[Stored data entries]
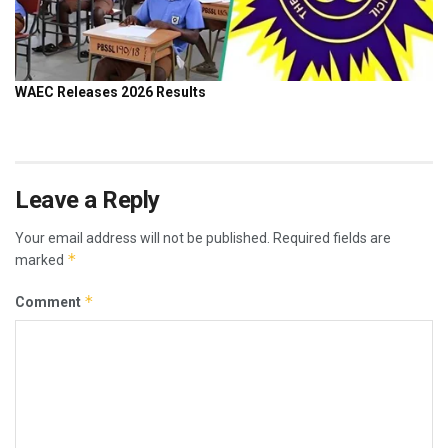
Leave a Reply
Your email address will not be published.
Required fields are
*
marked
*
Comment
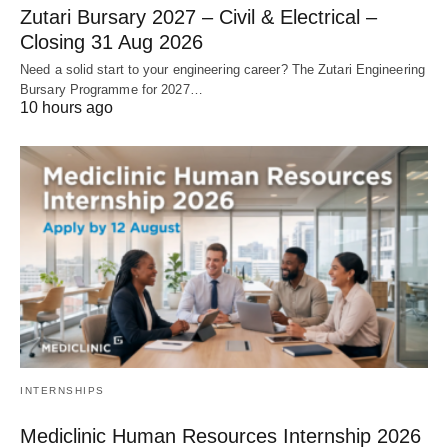
Zutari Bursary 2027 – Civil & Electrical –
Closing 31 Aug 2026
Need a solid start to your engineering career? The Zutari Engineering
Bursary Programme for 2027…
10 hours ago
INTERNSHIPS
Mediclinic Human Resources Internship 2026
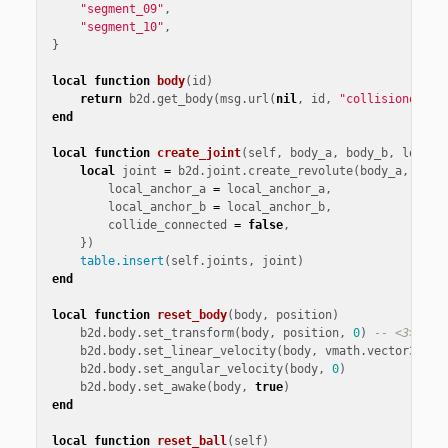
"segment_09"
,
"segment_10"
,
}
local
function
body
(
id
)
return
b2d
.
get_body
(
msg
.
url
(
nil
,
id
,
"collisionobjec
end
local
function
create_joint
(
self
,
body_a
,
body_b
,
local_
local
joint
=
b2d
.
joint
.
create_revolute
(
body_a
,
body
local_anchor_a
=
local_anchor_a
,
local_anchor_b
=
local_anchor_b
,
collide_connected
=
false
,
})
table.insert
(
self
.
joints
,
joint
)
end
local
function
reset_body
(
body
,
position
)
b2d
.
body
.
set_transform
(
body
,
position
,
0
)
-- <3>
b2d
.
body
.
set_linear_velocity
(
body
,
vmath
.
vector3
())
b2d
.
body
.
set_angular_velocity
(
body
,
0
)
b2d
.
body
.
set_awake
(
body
,
true
)
end
local
function
reset_ball
(
self
)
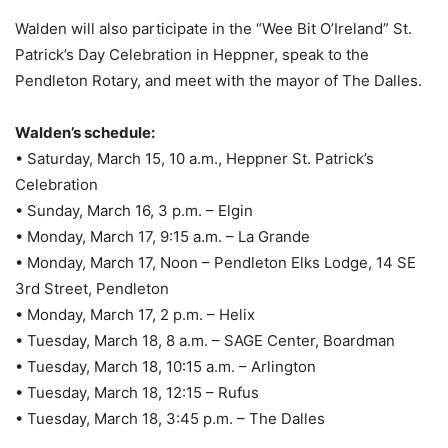
Walden will also participate in the “Wee Bit O’Ireland” St.
Patrick’s Day Celebration in Heppner, speak to the
Pendleton Rotary, and meet with the mayor of The Dalles.
Walden’s schedule:
• Saturday, March 15, 10 a.m., Heppner St. Patrick’s
Celebration
• Sunday, March 16, 3 p.m. – Elgin
• Monday, March 17, 9:15 a.m. – La Grande
• Monday, March 17, Noon – Pendleton Elks Lodge, 14 SE
3rd Street, Pendleton
• Monday, March 17, 2 p.m. – Helix
• Tuesday, March 18, 8 a.m. – SAGE Center, Boardman
• Tuesday, March 18, 10:15 a.m. – Arlington
• Tuesday, March 18, 12:15 – Rufus
• Tuesday, March 18, 3:45 p.m. – The Dalles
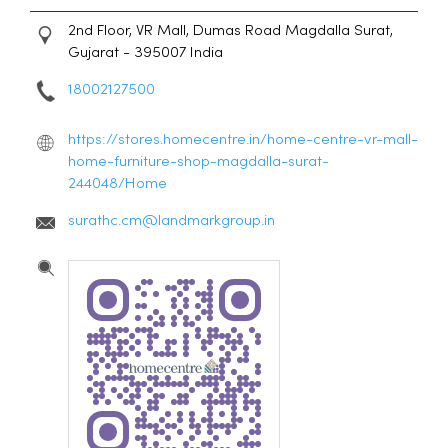
2nd Floor, VR Mall, Dumas Road
Magdalla
Surat,
Gujarat
-
395007
India
18002127500
https://stores.homecentre.in/home-centre-vr-mall-
home-furniture-shop-magdalla-surat-
244048/Home
surathc.cm@landmarkgroup.in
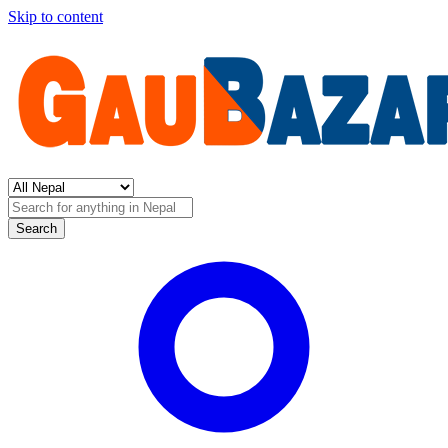
Skip to content
Search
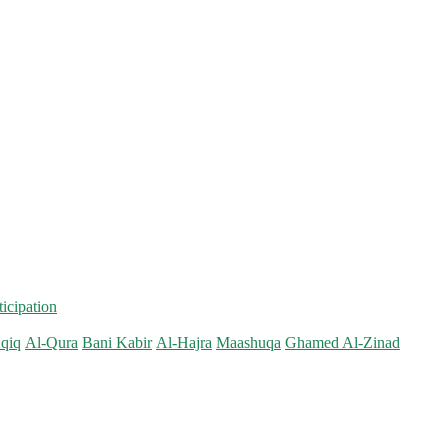
ticipation
qiq
Al-Qura
Bani Kabir
Al-Hajra
Maashuqa
Ghamed Al-Zinad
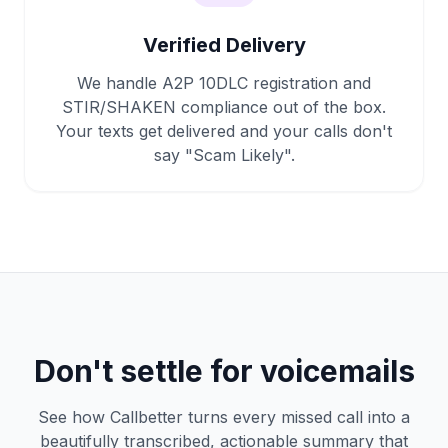
Verified Delivery
We handle A2P 10DLC registration and
STIR/SHAKEN compliance out of the box.
Your texts get delivered and your calls don't
say "Scam Likely".
Don't settle for voicemails
See how Callbetter turns every missed call into a
beautifully transcribed, actionable summary that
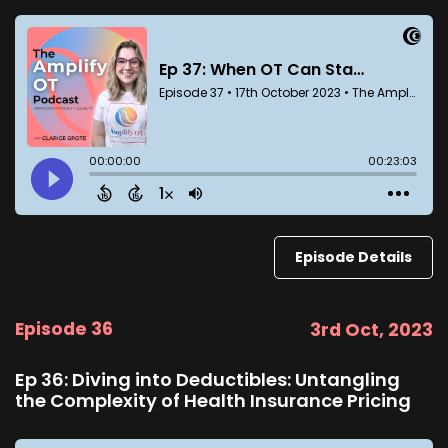
Episode Details
Episode 36
3rd Oct, 2023
Ep 36: Diving into Deductibles: Untangling
the Complexity of Health Insurance Pricing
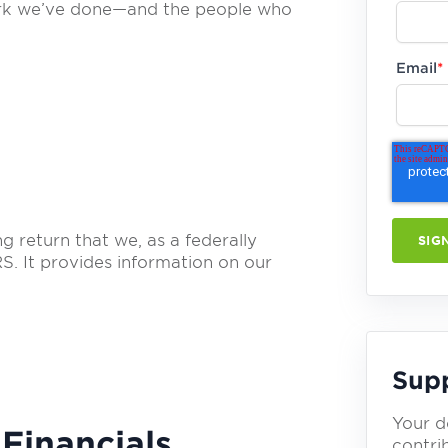
work we’ve done—and the people who
Email
*
 return that we, as a federally
RS. It provides information on our
Sup
Your d
Financials
contrib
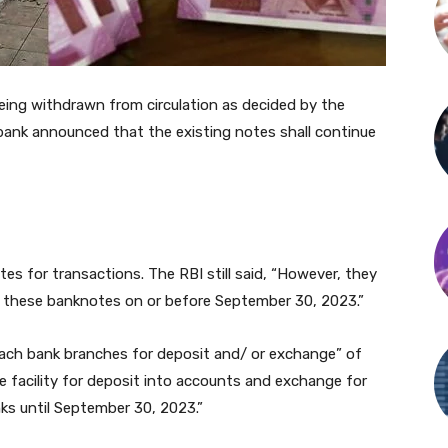
ing withdrawn from circulation as decided by the
 bank announced that the existing notes shall continue
es for transactions. The RBI still said, “However, they
 these banknotes on or before September 30, 2023.”
oach bank branches for deposit and/ or exchange” of
 facility for deposit into accounts and exchange for
anks until September 30, 2023.”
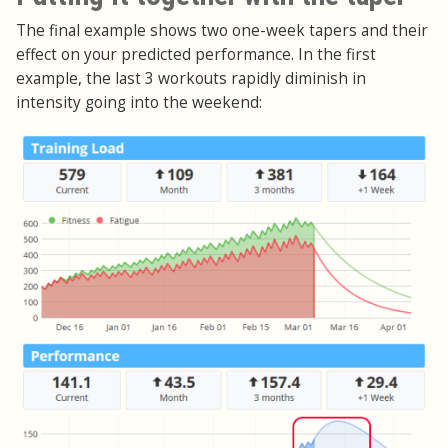
The final example shows two one-week tapers and their
effect on your predicted performance. In the first
example, the last 3 workouts rapidly diminish in
intensity going into the weekend:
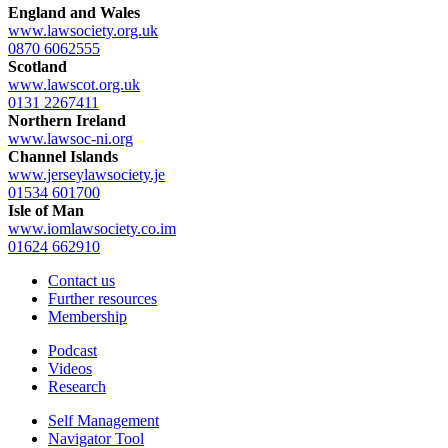
England and Wales
www.lawsociety.org.uk
0870 6062555
Scotland
www.lawscot.org.uk
0131 2267411
Northern Ireland
www.lawsoc-ni.org
Channel Islands
www.jerseylawsociety.je
01534 601700
Isle of Man
www.iomlawsociety.co.im
01624 662910
Contact us
Further resources
Membership
Podcast
Videos
Research
Self Management
Navigator Tool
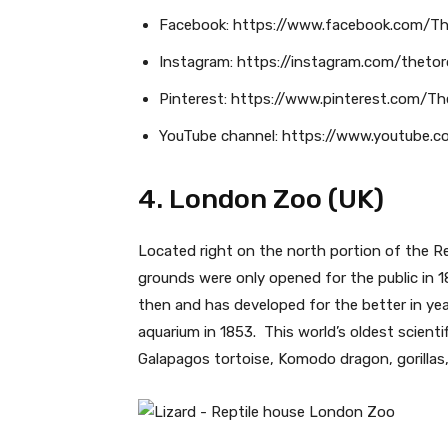
Facebook: https://www.facebook.com/T
Instagram: https://instagram.com/theto
Pinterest: https://www.pinterest.com/T
YouTube channel: https://www.youtube.
4. London Zoo (UK)
Located right on the north portion of the Reg
grounds were only opened for the public in 18
then and has developed for the better in year
aquarium in 1853. This world’s oldest scienti
Galapagos tortoise, Komodo dragon, gorillas,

* **ACTIVITY**
Your answer is all of the records restated word for word, pictures excluded.

* **ANSWER BOX**
Leave a Reply
Your email address will not be published.
Required fields are
*
marked
*
Comment
Zutari Bursary 2027 – Civil & Electrical –
Closing 31 Aug 2026
Need a solid start to your engineering career? The Zutari Engineering
Bursary Programme for 2027…
10 hours ago
INTERNSHIPS
Mediclinic Human Resources Internship 2026
"segment_09"
,
"segment_10"
,
}
local
function
body
(
id
)
return
b2d
.
get_body
(
msg
.
url
(
nil
,
id
,
"collisionobjec
end
local
function
create_joint
(
self
,
body_a
,
body_b
,
local_
local
joint
=
b2d
.
joint
.
create_revolute
(
body_a
,
body
local_anchor_a
=
local_anchor_a
,
local_anchor_b
=
local_anchor_b
,
collide_connected
=
false
,
})
table.insert
(
self
.
joints
,
joint
)
end
local
function
reset_body
(
body
,
position
)
b2d
.
body
.
set_transform
(
body
,
position
,
0
)
-- <3>
b2d
.
body
.
set_linear_velocity
(
body
,
vmath
.
vector3
())
b2d
.
body
.
set_angular_velocity
(
body
,
0
)
b2d
.
body
.
set_awake
(
body
,
true
)
end
local
function
reset_ball
(
self
)
Walden will also participate in the “Wee Bit O’Ireland” St.
Patrick’s Day Celebration in Heppner, speak to the
Pendleton Rotary, and meet with the mayor of The Dalles.
Walden’s schedule:
• Saturday, March 15, 10 a.m., Heppner St. Patrick’s
Celebration
• Sunday, March 16, 3 p.m. – Elgin
• Monday, March 17, 9:15 a.m. – La Grande
• Monday, March 17, Noon – Pendleton Elks Lodge, 14 SE
3rd Street, Pendleton
• Monday, March 17, 2 p.m. – Helix
• Tuesday, March 18, 8 a.m. – SAGE Center, Boardman
• Tuesday, March 18, 10:15 a.m. – Arlington
• Tuesday, March 18, 12:15 – Rufus
• Tuesday, March 18, 3:45 p.m. – The Dalles
2nd Floor, VR Mall, Dumas Road
Magdalla
Surat,
Gujarat
-
395007
India
18002127500
https://stores.homecentre.in/home-centre-vr-mall-
home-furniture-shop-magdalla-surat-
244048/Home
surathc.cm@landmarkgroup.in
Skip to content
Search
ticipation
qiq
Al-Qura
Bani Kabir
Al-Hajra
Maashuqa
Ghamed Al-Zinad
Verified Delivery
We handle A2P 10DLC registration and
STIR/SHAKEN compliance out of the box.
Your texts get delivered and your calls don't
say "Scam Likely".
Don't settle for voicemails
See how Callbetter turns every missed call into a
beautifully transcribed, actionable summary that
Episode Details
Episode 36
3rd Oct, 2023
Ep 36: Diving into Deductibles: Untangling
the Complexity of Health Insurance Pricing
work we’ve done—and the people who
Email
*
 return that we, as a federally
RS. It provides information on our
Sup
Your d
Financials
contrib
ing withdrawn from circulation as decided by the
 bank announced that the existing notes shall continue
es for transactions. The RBI still said, “However, they
 these banknotes on or before September 30, 2023.”
oach bank branches for deposit and/ or exchange” of
 facility for deposit into accounts and exchange for
anks until September 30, 2023.”
The final example shows two one-week tapers and their
effect on your predicted performance. In the first
example, the last 3 workouts rapidly diminish in
intensity going into the weekend:
England and Wales
www.lawsociety.org.uk
0870 6062555
Scotland
www.lawscot.org.uk
0131 2267411
Northern Ireland
www.lawsoc-ni.org
Channel Islands
www.jerseylawsociety.je
01534 601700
Isle of Man
www.iomlawsociety.co.im
01624 662910
Contact us
Further resources
Membership
Podcast
Videos
Research
Self Management
Navigator Tool
Facebook: https://www.facebook.com/T
Instagram: https://instagram.com/theto
Pinterest: https://www.pinterest.com/T
YouTube channel: https://www.youtube.
4. London Zoo (UK)
Located right on the north portion of the Reg
grounds were only opened for the public in 18
then and has developed for the better in year
aquarium in 1853. This world’s oldest scienti
Galapagos tortoise, Komodo dragon, gorillas,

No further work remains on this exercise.